Because hyperbaric oxygen therapy involves the use of pressurized oxygen, McFarlin said, it is obviously a fire and explosion hazard. He said UMC and other hospitals and treatment centers follow specific safety protocols to make fire less of a hazard. Before the Florida accident, there had been no documented fatality in a chamber in more than 75 years of use in North America.

As 58-year-old Susan Jurgensen waited to undergo hyperbaric treatment at UMC, she said each session in the chamber -- three 30-minute treatments with five minute breaks in between comprise a session -- isn't tough to take.

When compression in the chamber is built up, she feels a pressure in her ears that is much like the sensation of descending in an airplane. At the end of the treatment period, when it is time to decompress, she said her ears adjust automatically.
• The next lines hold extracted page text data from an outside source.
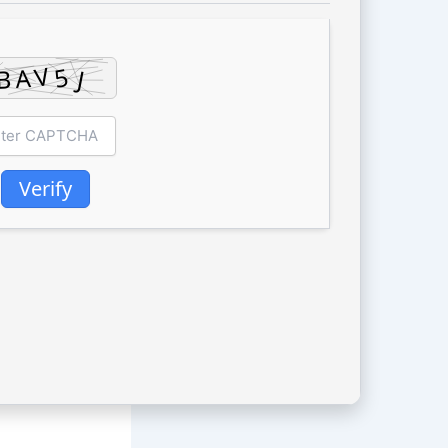
Verify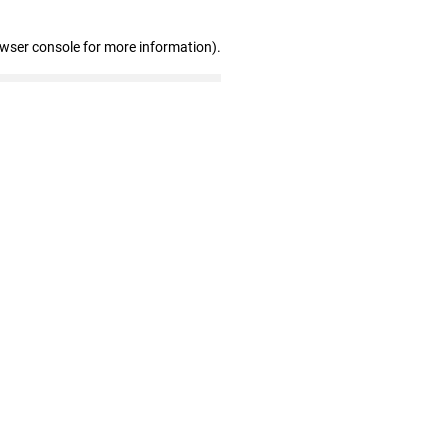
owser console for more information)
.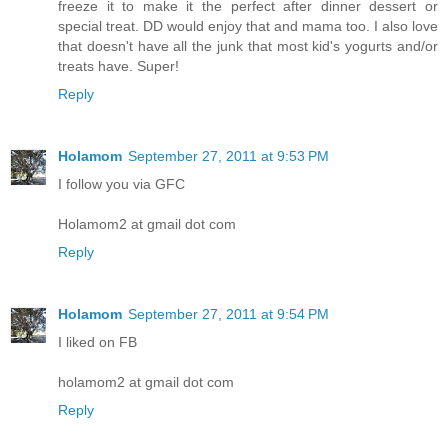
freeze it to make it the perfect after dinner dessert or
special treat. DD would enjoy that and mama too. I also love
that doesn't have all the junk that most kid's yogurts and/or
treats have. Super!
Reply
Holamom
September 27, 2011 at 9:53 PM
I follow you via GFC
Holamom2 at gmail dot com
Reply
Holamom
September 27, 2011 at 9:54 PM
I liked on FB
holamom2 at gmail dot com
Reply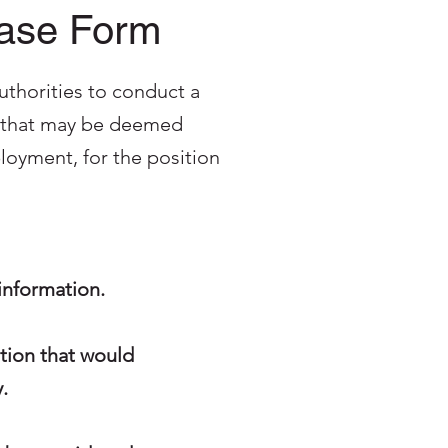
ease Form
uthorities to conduct a
on that may be deemed
oyment, for the position
 information.
ation that would
.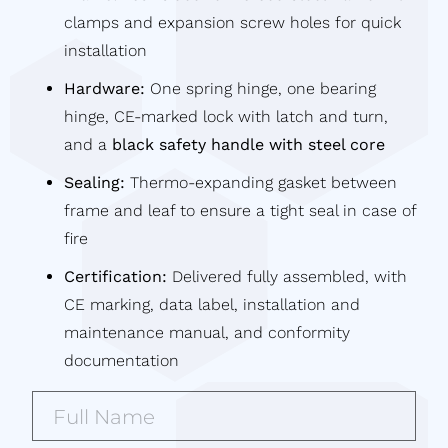
clamps and expansion screw holes for quick
installation
Hardware:
One spring hinge, one bearing
hinge, CE-marked lock with latch and turn,
and a
black safety handle with steel core
Sealing:
Thermo-expanding gasket between
frame and leaf to ensure a tight seal in case of
fire
Certification:
Delivered fully assembled, with
CE marking, data label, installation and
maintenance manual, and conformity
documentation
Full
Name*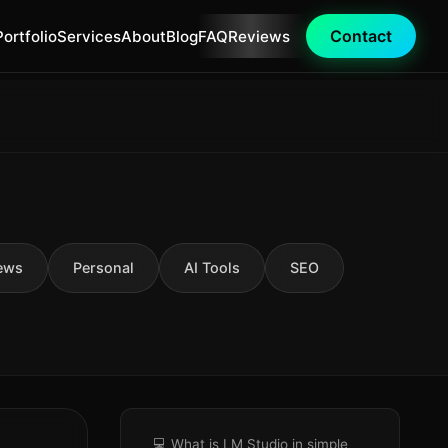
Contact
Portfolio
Services
About
Blog
FAQ
Reviews
ews
Personal
AI Tools
SEO
💻 What is LM Studio in simple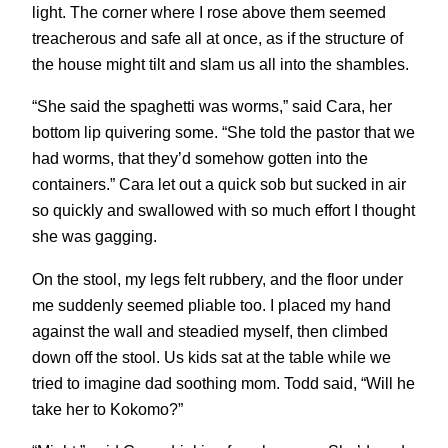
light. The corner where I rose above them seemed
treacherous and safe all at once, as if the structure of
the house might tilt and slam us all into the shambles.
“She said the spaghetti was worms,” said Cara, her
bottom lip quivering some. “She told the pastor that we
had worms, that they’d somehow gotten into the
containers.” Cara let out a quick sob but sucked in air
so quickly and swallowed with so much effort I thought
she was gagging.
On the stool, my legs felt rubbery, and the floor under
me suddenly seemed pliable too. I placed my hand
against the wall and steadied myself, then climbed
down off the stool. Us kids sat at the table while we
tried to imagine dad soothing mom. Todd said, “Will he
take her to Kokomo?”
Jurgensen said she prayed that many weeks of sessions in the chamber would help tissue in her face mend, a wound brought upon by a medical accident that she said has broken her heart.

The former model said she was over-radiated during cancer treatment in New York, and she now worries that the scarring on her nose looks like a red bulls-eye.

"I think it's healing the tissue, don't you?" she asked, tears welling in her eyes.

What will be tough to take about the treatment, she said, is if the wound on her nose won't heal.

"People say that with my makeup on they can't see it, but I know it's there. You don't know how bad I want this oxygen therapy to work."